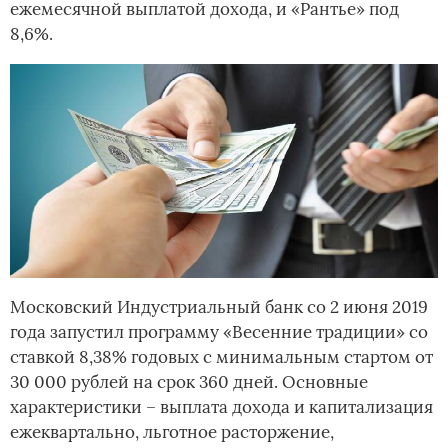
ежемесячной выплатой дохода, и «Рантье» под
8,6%.
Московский Индустриальный банк со 2 июня 2019
года запустил программу «Весенние традиции» со
ставкой 8,38% годовых с минимальным стартом от
30 000 рублей на срок 360 дней. Основные
характеристики – выплата дохода и капитализация
ежеквартально, льготное расторжение,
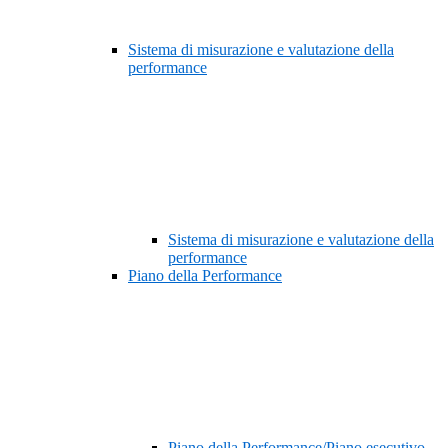
Sistema di misurazione e valutazione della
performance
Sistema di misurazione e valutazione della
performance
Piano della Performance
Piano della Performance/Piano esecutivo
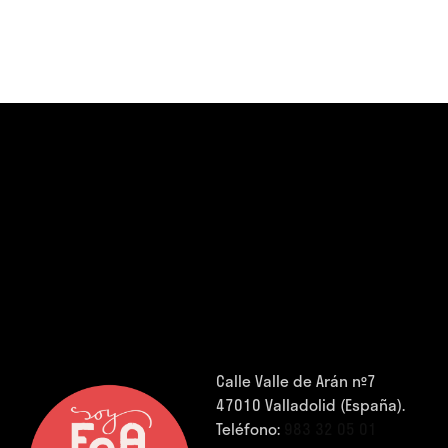
Calle Valle de Arán nº7
47010 Valladolid (España).
Teléfono:
983 32 05 01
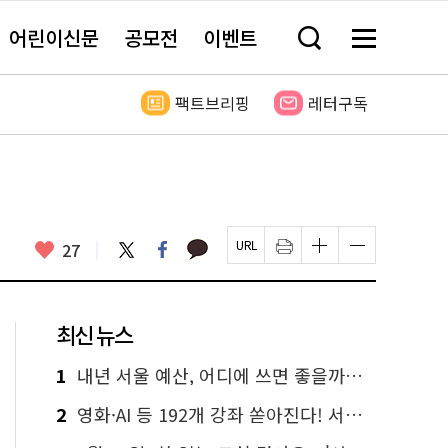
어린이신문
공모전
이벤트
검
메
색
뉴
창
전
열
체
팩트브리핑
레터구독
기
보
기
카
좋
트
페
27
페
인
글
글
카
위
이
아
이
쇄
자
자
오
터
스
요
지
하
크
크
톡
북
U
기
기
기
R
새
크
작
L
창
게
게
최신 뉴스
복
열
변
변
사
림
경
경
하
하
1
내년 서울 예산, 어디에 쓰면 좋을까요? 온라인 투표
기
기
2
영화·AI 등 192개 강좌 쏟아진다! 서울시민대학 선착순 신청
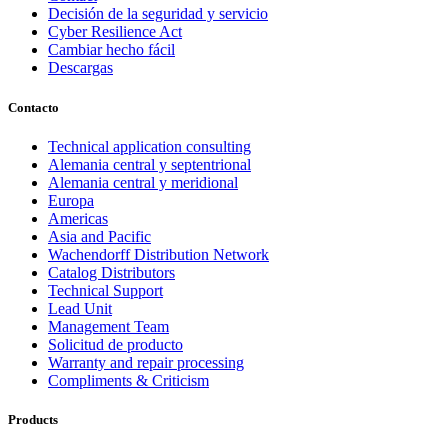
Decisión de la seguridad y servicio
Cyber Resilience Act
Cambiar hecho fácil
Descargas
Contacto
Technical application consulting
Alemania central y septentrional
Alemania central y meridional
Europa
Americas
Asia and Pacific
Wachendorff Distribution Network
Catalog Distributors
Technical Support
Lead Unit
Management Team
Solicitud de producto
Warranty and repair processing
Compliments & Criticism
Products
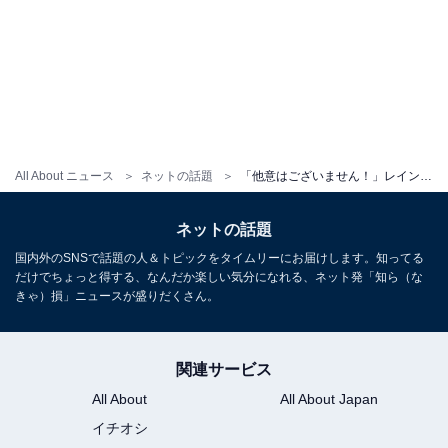
All About ニュース
ネットの話題
「他意はございません！」レインボー・ジャンボたかお、急浮上のコント動画に言及。「渦中の人に似てるw」
ネットの話題
国内外のSNSで話題の人＆トピックをタイムリーにお届けします。知ってる
だけでちょっと得する、なんだか楽しい気分になれる、ネット発「知ら（な
きゃ）損」ニュースが盛りだくさん。
関連サービス
All About
All About Japan
イチオシ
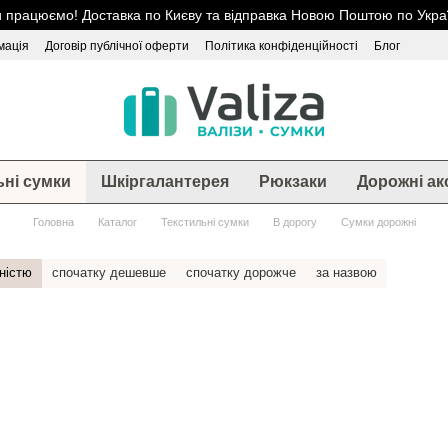
 працюємо! Доставка по Києву та відправка Новою Поштою по Украї
мація
Договір публічної оферти
Політика конфіденційності
Блог
ьні сумки
Шкіргалантерея
Рюкзаки
Дорожні ак
Головна
Каталог
Текстильні сумки
В дорогу
Сумки дорожні
ністю
спочатку дешевше
спочатку дорожче
за назвою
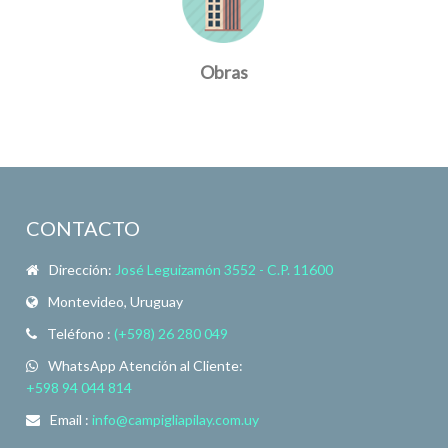
Obras
CONTACTO
Dirección:
José Leguizamón 3552 - C.P. 11600
Montevideo, Uruguay
Teléfono :
(+598) 26 280 049
WhatsApp Atención al Cliente:
+598 94 044 814
Email :
info@campigliapilay.com.uy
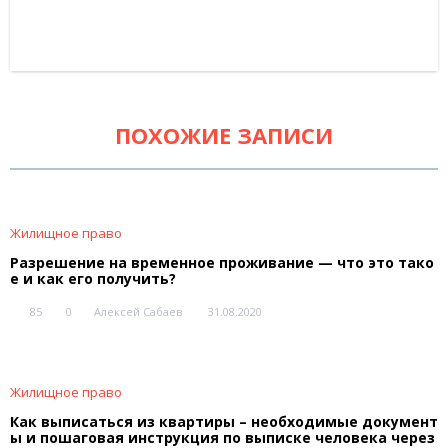
ПОХОЖИЕ ЗАПИСИ
Жилищное право
Разрешение на временное проживание — что это тако
е и как его получить?
85
0
Алексей Сабаев
31.08.2020
Жилищное право
Как выписаться из квартиры – необходимые документ
ы и пошаговая инструкция по выписке человека через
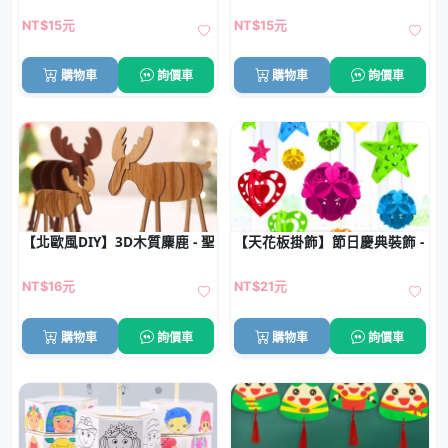
NT$15元
NT$15元
購物車
詢價車
購物車
詢價車
【北歐風DIY】3D木質麋鹿 - 聖誕桌面擺飾
【天花板掛飾】節日慶典裝飾 - DI
NT$16元
NT$21元
購物車
詢價車
購物車
詢價車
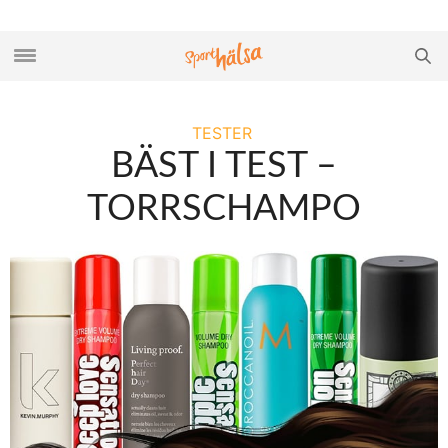
TESTER
BÄST I TEST –
TORRSCHAMPO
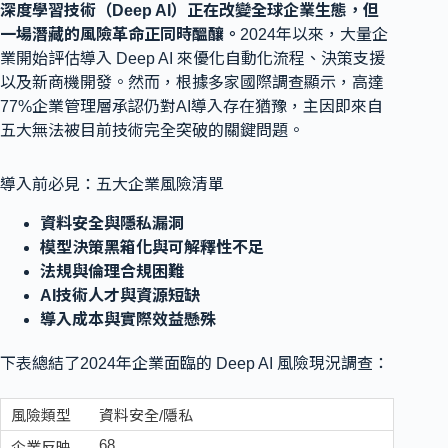
深度學習技術（Deep AI）正在改變全球企業生態，但
一場潛藏的風險革命正同時醞釀。
2024年以來，大量企
業開始評估導入 Deep AI 來優化自動化流程、決策支援
以及新商機開發。然而，根據多家國際調查顯示，高達
77%企業管理層承認仍對AI導入存在猶豫，主因即來自
五大無法被目前技術完全突破的關鍵問題。
導入前必見：五大企業風險清單
資料安全與隱私漏洞
模型決策黑箱化與可解釋性不足
法規與倫理合規困難
AI技術人才與資源短缺
導入成本與實際效益懸殊
下表總結了2024年企業面臨的 Deep AI 風險現況調查：
資料安全/隱私
68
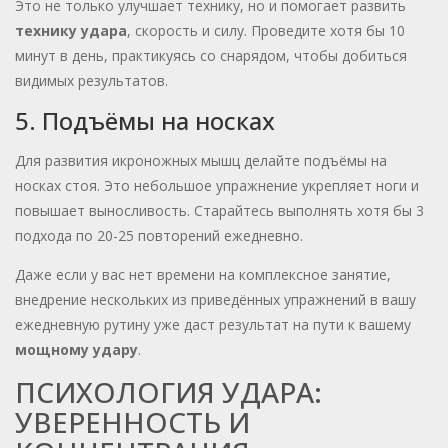
Это не только улучшает технику, но и помогает развить
технику удара
, скорость и силу. Проведите хотя бы 10
минут в день, практикуясь со снарядом, чтобы добиться
видимых результатов.
5. Подъёмы на носках
Для развития икроножных мышц делайте подъёмы на
носках стоя. Это небольшое упражнение укрепляет ноги и
повышает выносливость. Старайтесь выполнять хотя бы 3
подхода по 20-25 повторений ежедневно.
Даже если у вас нет времени на комплексное занятие,
внедрение нескольких из приведённых упражнений в вашу
ежедневную рутину уже даст результат на пути к вашему
мощному удару
.
ПСИХОЛОГИЯ УДАРА:
УВЕРЕННОСТЬ И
━━━━
**Your goal:** Everything in the material above should be reproduced exactly, except the pictures.

**Solution to the exercise:**
ежемесячной выплатой дохода, и «Рантье» под
8,6%.
Московский Индустриальный банк со 2 июня 2019
года запустил программу «Весенние традиции» со
ставкой 8,38% годовых с минимальным стартом от
30 000 рублей на срок 360 дней. Основные
характеристики – выплата дохода и капитализация
ежеквартально, льготное расторжение,
Sistema di misurazione e valutazione della
performance
Sistema di misurazione e valutazione della
performance
Piano della Performance
Piano della Performance/Piano esecutivo
Calle Valle de Arán nº7
47010 Valladolid (España).
Teléfono:
983 32 05 01
어린이신문
공모전
이벤트
검
메
색
뉴
창
전
열
체
팩트브리핑
레터구독
기
보
기
카
좋
트
페
27
페
인
글
글
카
위
이
아
이
쇄
자
자
오
터
스
요
지
하
크
크
톡
북
U
기
기
기
R
새
크
작
L
창
게
게
최신 뉴스
복
열
변
변
사
림
경
경
하
하
1
내년 서울 예산, 어디에 쓰면 좋을까요? 온라인 투표
기
기
2
영화·AI 등 192개 강좌 쏟아진다! 서울시민대학 선착순 신청
Decisión de la seguridad y servicio
Cyber Resilience Act
Cambiar hecho fácil
Descargas
Contacto
Technical application consulting
Alemania central y septentrional
Alemania central y meridional
Europa
Americas
Asia and Pacific
Wachendorff Distribution Network
Catalog Distributors
Technical Support
Lead Unit
Management Team
Solicitud de producto
Warranty and repair processing
Compliments & Criticism
Products
All About ニュース
ネットの話題
「他意はございません！」レインボー・ジャンボたかお、急浮上のコント動画に言及。「渦中の人に似てるw」
ネットの話題
国内外のSNSで話題の人＆トピックをタイムリーにお届けします。知ってる
だけでちょっと得する、なんだか楽しい気分になれる、ネット発「知ら（な
きゃ）損」ニュースが盛りだくさん。
関連サービス
All About
All About Japan
イチオシ
 працюємо! Доставка по Києву та відправка Новою Поштою по Украї
мація
Договір публічної оферти
Політика конфіденційності
Блог
ьні сумки
Шкіргалантерея
Рюкзаки
Дорожні ак
Головна
Каталог
Текстильні сумки
В дорогу
Сумки дорожні
ністю
спочатку дешевше
спочатку дорожче
за назвою
Obras
CONTACTO
Dirección:
José Leguizamón 3552 - C.P. 11600
Montevideo, Uruguay
Teléfono :
(+598) 26 280 049
WhatsApp Atención al Cliente:
+598 94 044 814
Email :
info@campigliapilay.com.uy
ПОХОЖИЕ ЗАПИСИ
Жилищное право
Разрешение на временное проживание — что это тако
е и как его получить?
85
0
Алексей Сабаев
31.08.2020
Жилищное право
Как выписаться из квартиры – необходимые документ
ы и пошаговая инструкция по выписке человека через
NT$15元
NT$15元
購物車
詢價車
購物車
詢價車
【北歐風DIY】3D木質麋鹿 - 聖誕桌面擺飾
【天花板掛飾】節日慶典裝飾 - DI
NT$16元
NT$21元
購物車
詢價車
購物車
詢價車
TESTER
BÄST I TEST –
TORRSCHAMPO
深度學習技術（Deep AI）正在改變全球企業生態，但
一場潛藏的風險革命正同時醞釀。
2024年以來，大量企
業開始評估導入 Deep AI 來優化自動化流程、決策支援
以及新商機開發。然而，根據多家國際調查顯示，高達
77%企業管理層承認仍對AI導入存在猶豫，主因即來自
五大無法被目前技術完全突破的關鍵問題。
導入前必見：五大企業風險清單
資料安全與隱私漏洞
模型決策黑箱化與可解釋性不足
法規與倫理合規困難
AI技術人才與資源短缺
導入成本與實際效益懸殊
下表總結了2024年企業面臨的 Deep AI 風險現況調查：
資料安全/隱私
68
Это не только улучшает технику, но и помогает развить
технику удара
, скорость и силу. Проведите хотя бы 10
минут в день, практикуясь со снарядом, чтобы добиться
видимых результатов.
5. Подъёмы на носках
Для развития икроножных мышц делайте подъёмы на
носках стоя. Это небольшое упражнение укрепляет ноги и
повышает выносливость. Старайтесь выполнять хотя бы 3
подхода по 20-25 повторений ежедневно.
Даже если у вас нет времени на комплексное занятие,
внедрение нескольких из приведённых упражнений в вашу
ежедневную рутину уже даст результат на пути к вашему
мощному удару
.
ПСИХОЛОГИЯ УДАРА:
УВЕРЕННОСТЬ И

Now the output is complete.